Recovering economic activity levels and higher infrastructure spending under the government's budget have supported improved CV utilisation rates. This is evident from rising freight rates and fleet operators' improving profitability since 1HFY22.
Fitch explained that most fleet operators chose to defer the purchase of new CVs, given various challenges since 2018 that weighed on fleet utilisation rates and profitability. This caused a stagnant population of active CVs since FY19. "The average age of vehicles also rose to multi-year highs, typically associated with lower fuel efficiency," it said.
However, the factors mentioned above, along with improved financing availability, have lifted buying sentiment in recent quarters, spurring the revival of replacement demand.

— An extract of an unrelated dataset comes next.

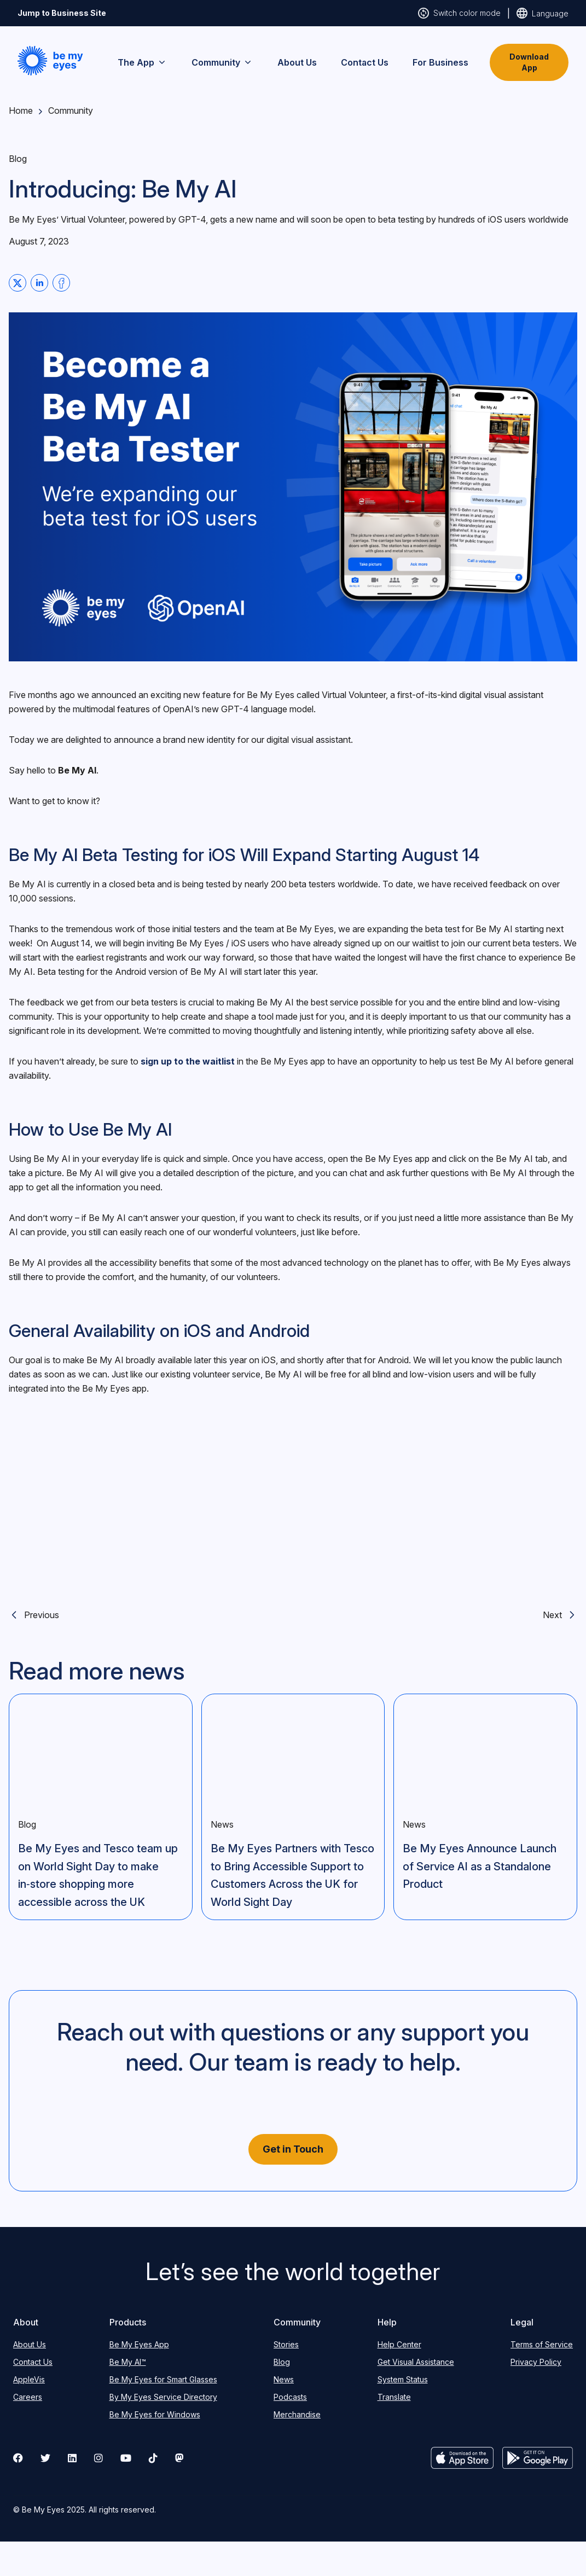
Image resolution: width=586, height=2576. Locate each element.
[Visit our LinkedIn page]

This is despite the increased cost of ownership due to a rise in fuel and commodity prices and an uptick in borrowing rates after the start of the Russia-Ukraine war, the ratings agency noted.
"This should support sustained demand momentum over the next few years. We estimate sales of around 500,000 units in deferred replacements from past years, particularly given lower fuel efficiency associated with the ageing fleet," it added.
It credited robust gains in sales share of compressed natural gas variants in the intermediate and small categories, which offer higher fuel cost efficiency than conventional diesel variants, for its view.
Such variants contributed 40 percent of Tata Motors's –India's leading CV maker – sales in the intermediate category in FY22, up from 20 percent a year ago, it added.